19 thoughts on “Keto Croissants

  1. Hi Jackie,
    Been lurking the Internet for weeks in search of this.
    Being from Paris, low carb life is impossible without croissants.
    Thanks a lot for this, I’ll try and let you know.
    Good luck for your journey!
    J.

    1. Hi Johan, thanks for the comment! This is definitely a developmental recipe and there’s a lot of things I want to try. I’ll be sure to share any new findings. Would love to know how yours goes!

  2. Hello,
    I really enjoyed making standard croissant in the past but actually on keto is different, did you use special keto mix flour or almon one? Thanks for suggestions

  3. Wondering what the purpose of micellar casein is and the whey protein? Asking because I’d like to substitute those ingredients for ones that don’t have casein in it as I would be baking the for individuals with casein sensitivities.

    Experimental All-Purpose Keto Flour
    Yields: 214 g (approx. 2 2/3 cups)
    Nutrition: Per 20 g (1/4 cup) serving: 83 cal, 0. 1 g net carb, 1 g fat, 12 g protein

    60 g micellar casein
    40 g whey protein isolate, unflavored
    60 g inulin fiber
    20 g egg white powder
    20 g egg yolk powder
    4 g xanthan gum
    10 g psyllium husk (I use powdered)

    1. Hi Meghan! The reading I have done regarding the keto flour blend says that casein + inulin fiber creates structures that mimic what starch would typically do, which is suspend the proteins and create bulk for the gluten network.

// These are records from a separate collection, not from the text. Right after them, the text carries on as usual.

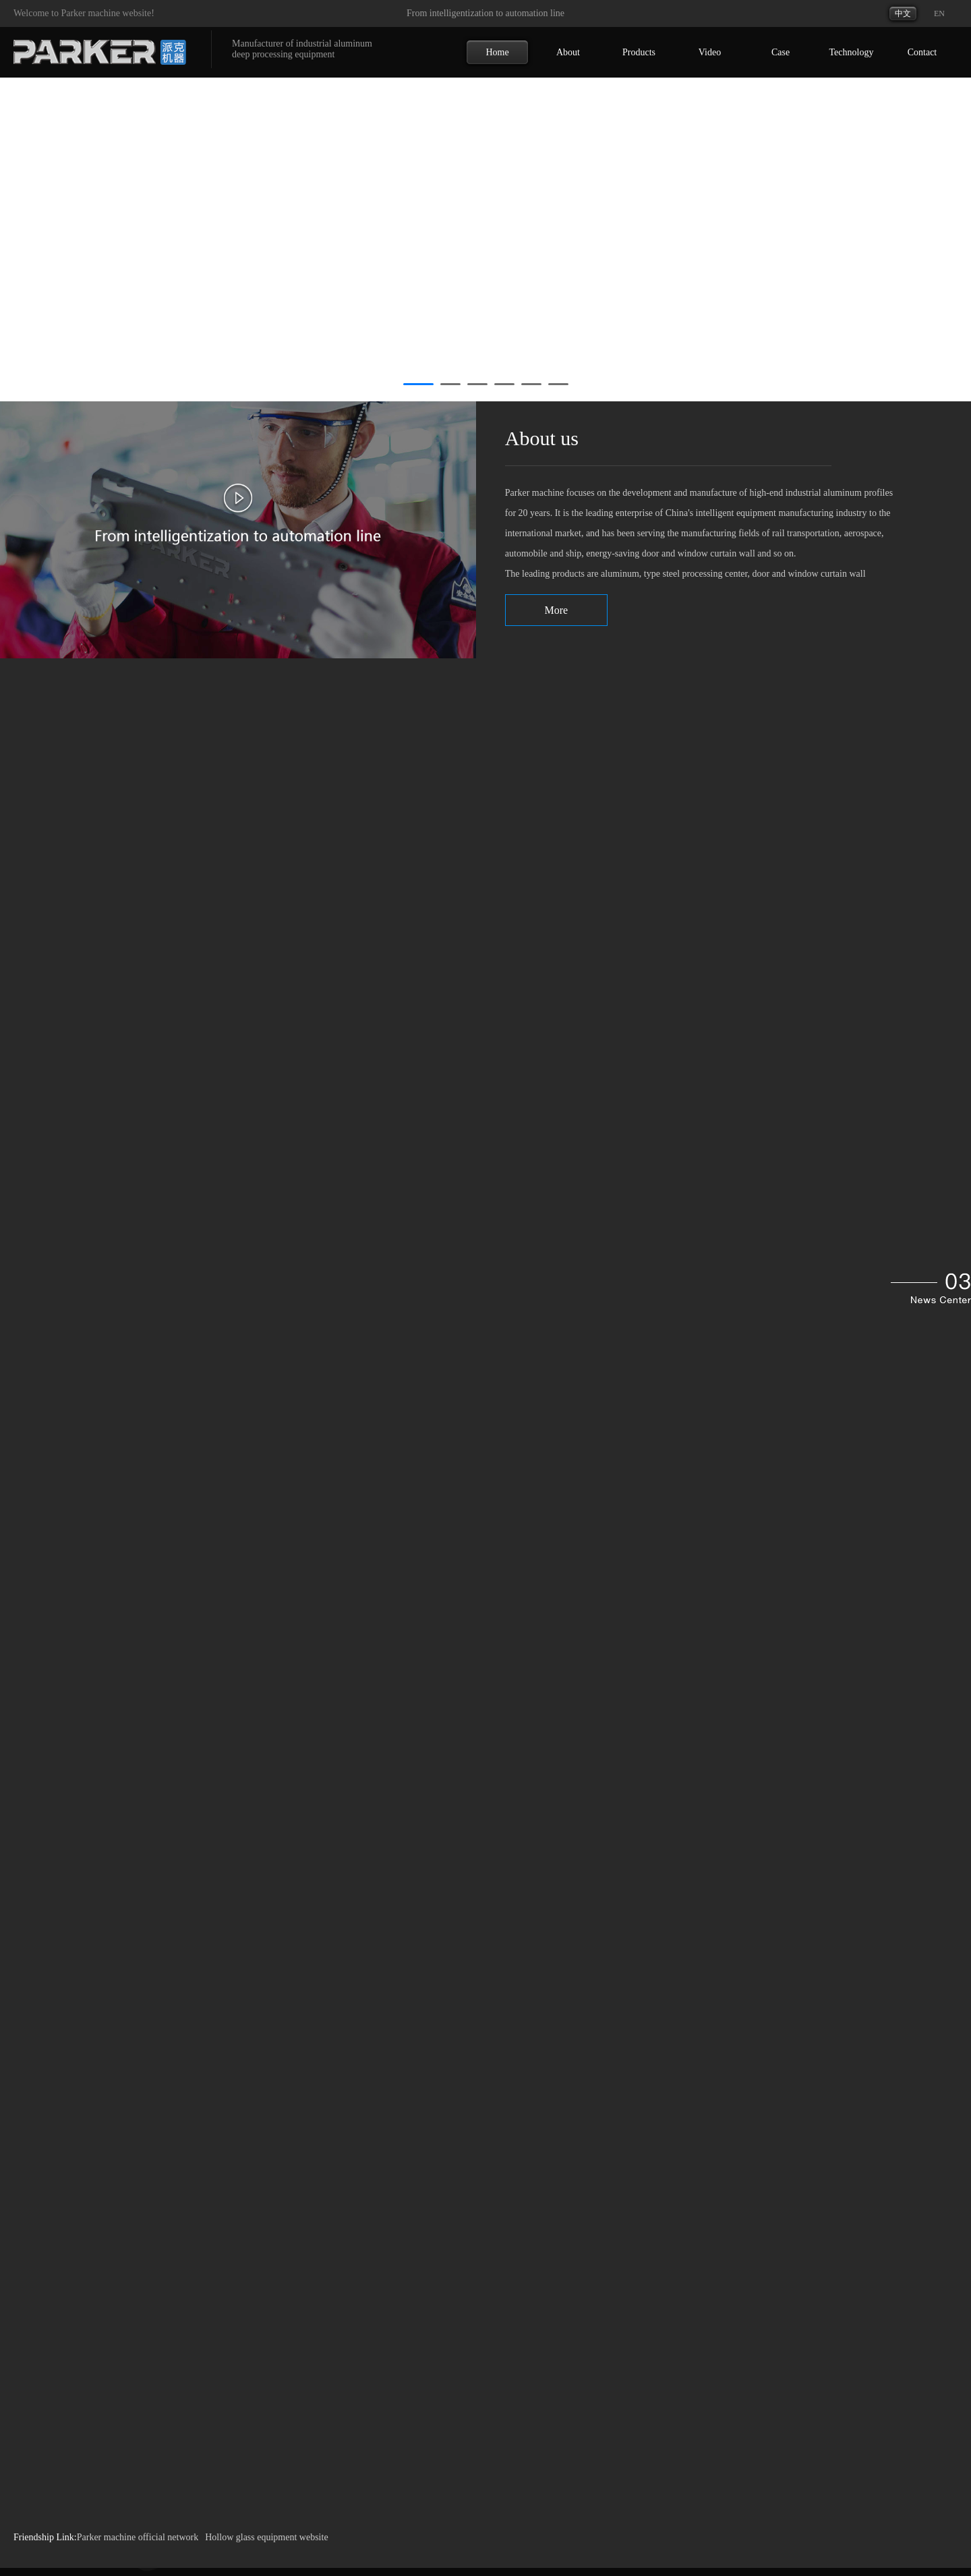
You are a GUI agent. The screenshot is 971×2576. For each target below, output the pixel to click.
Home (497, 52)
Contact (922, 52)
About (568, 52)
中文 (903, 13)
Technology (851, 52)
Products (638, 52)
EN (939, 13)
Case (780, 52)
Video (710, 52)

Whey protein is another bulking item that gives you substance in the form of protein instead of starch. I have never played with substitutes for these ingredients with bread items. Off the top of my head, I would probably try lupin flour, oat fiber, carbalose, wheat protein isolate. Happy experimenting!

  4. Hi Jackie,
    These looks great and I’d love to given them a go as I’ve tried more of a fathead dough recipe before which tasted great but the layering was not there.

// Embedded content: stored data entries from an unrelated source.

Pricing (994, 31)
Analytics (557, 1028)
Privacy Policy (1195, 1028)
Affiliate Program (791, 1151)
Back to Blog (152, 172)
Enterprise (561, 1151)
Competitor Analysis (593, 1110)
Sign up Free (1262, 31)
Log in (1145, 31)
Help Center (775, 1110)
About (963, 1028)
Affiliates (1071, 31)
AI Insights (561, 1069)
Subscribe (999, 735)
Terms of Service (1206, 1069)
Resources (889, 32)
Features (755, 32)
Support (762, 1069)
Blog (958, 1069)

    But I’m not eating gluten… Have you tried this not using the gluten? i.e. using 100% of that keto flour instead of 50/50?

    Regards
    Paul

    1. I have not attempted croissants without gluten because I’m fairly sure it won’t work! You really need that gluten network to inflate the dough and get nice air pockets.

  5. Hello Jackie! Your recipe and pictures for the croissants look soo delicious!…I will have to order the ingredients on Amazon…Just wondering if inulin fiber is the same as inulin powder?

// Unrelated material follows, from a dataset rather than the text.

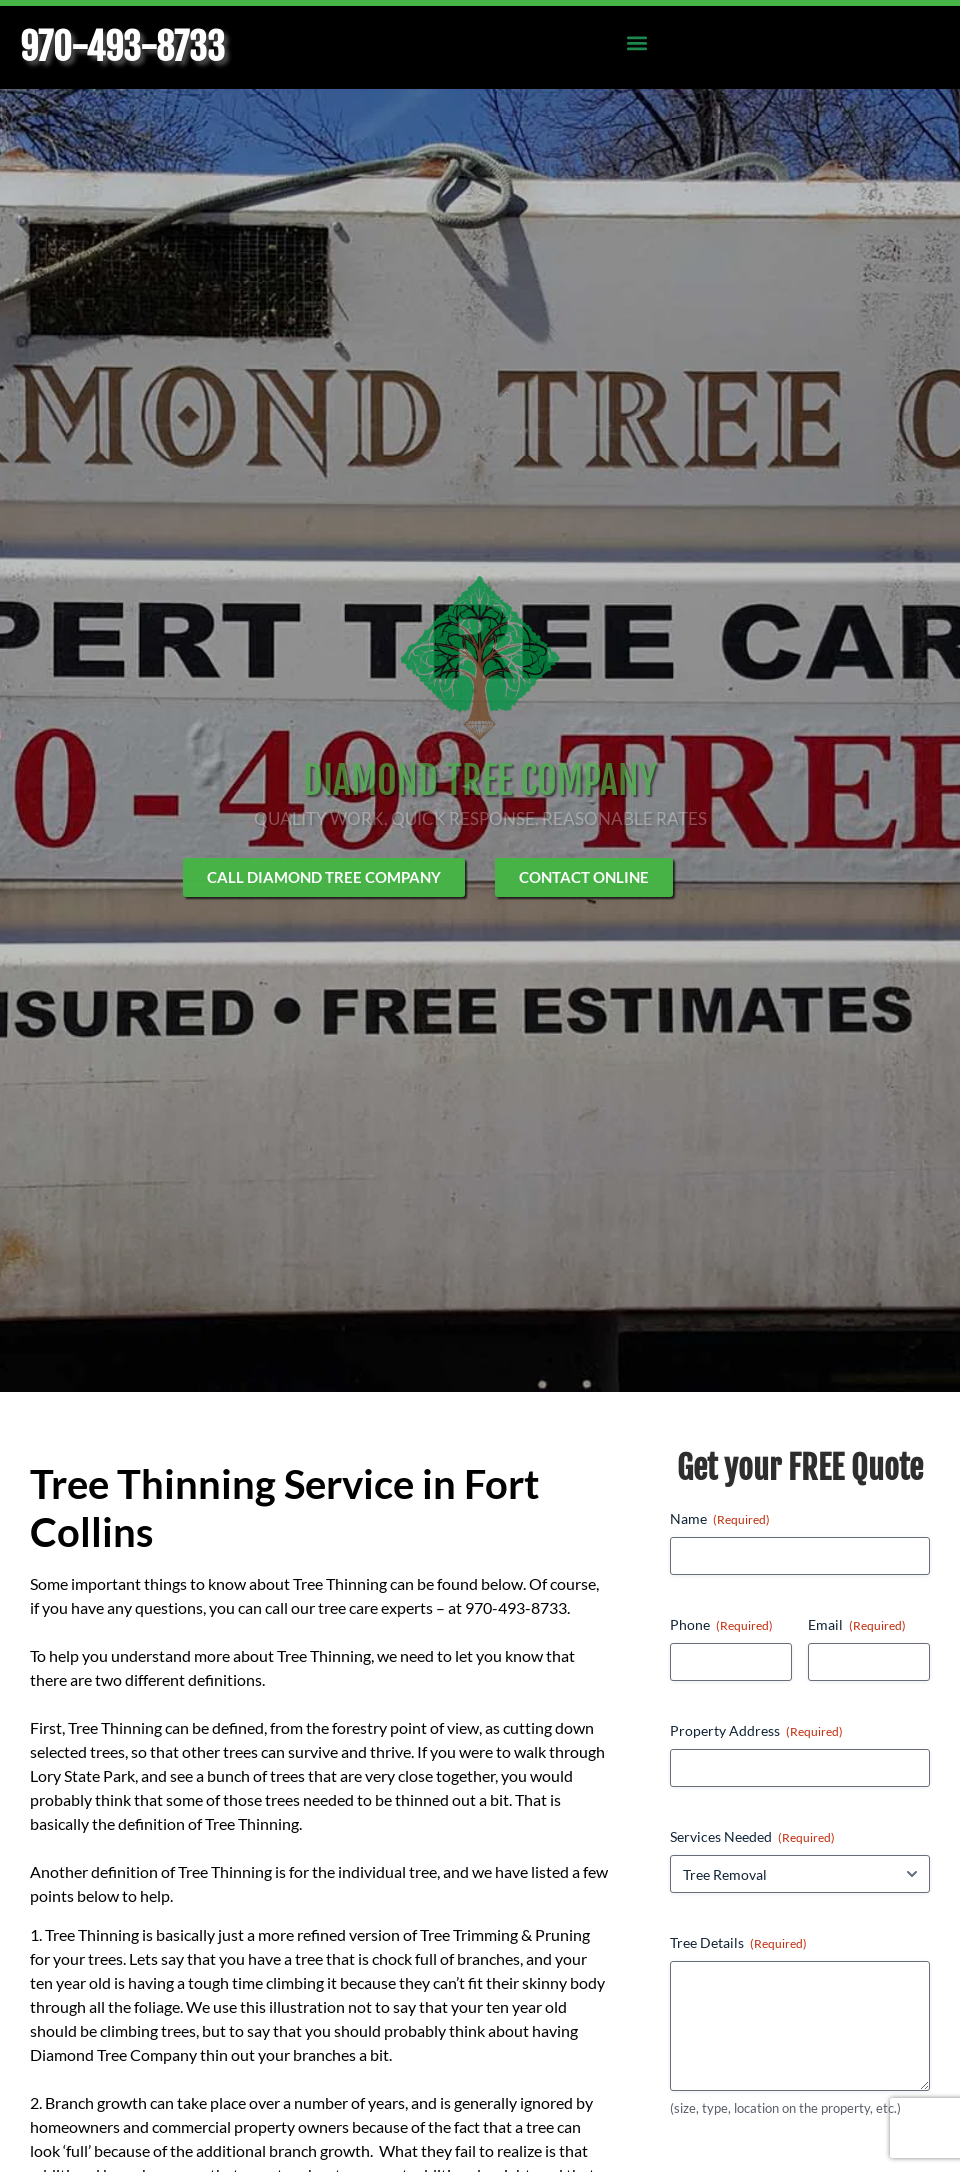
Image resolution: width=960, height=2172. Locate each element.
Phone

    1. Hi Melissa, I believe they are the same. You’ll want to check if it comes from chicory root or jerusalem artichoke. I recall from Keto.Luna that you want the artichoke inulin.

  6. Hi Jackie! I’ve been searching for (edible) keto croissants for two years!! I’m SO excited to make these! One question though; if you have the croissants in a warm, humid spot to proof them, won’t that cause the butter to melt and be absorbed back into the dough?
    Thank you! Please post more recipes!

    1. Hi Anne, thank you so much for the comment! It’s a really good question and something I wondered as well. The final proof is fine at room temperature. It should not be so warm that it liquefies butter. The layers will still remain separate since it’s already shaped and you’re no longer manipulating and laminating. When you start baking it, you may notice some butter leakage but by that point, the layers should be pretty defined!

  7. So impressed! Have you had any luck with getting the honeycomb texture? I am working on these over the next couple months, hopefully, using your recipe and methods. I wonder what the honeycomb secret is? Cheers and thanks so much!

    1. Hey Mike, thanks for the comment! I have achieved the honeycomb baking regular flour croissants. The key is a nicely developed, stretchy dough and adequate proofing prior to baking. I have some brioche dough in the freezer with my low carb wheat flour, and plan to laminate it. I think it will get that honeycomb!

    1. Hi Debbie, you can find whole egg powder to substitute the egg white and egg yolk powder total weight. If you already have egg white powder, you could try something like heavy cream powder or golden flaxseed meal.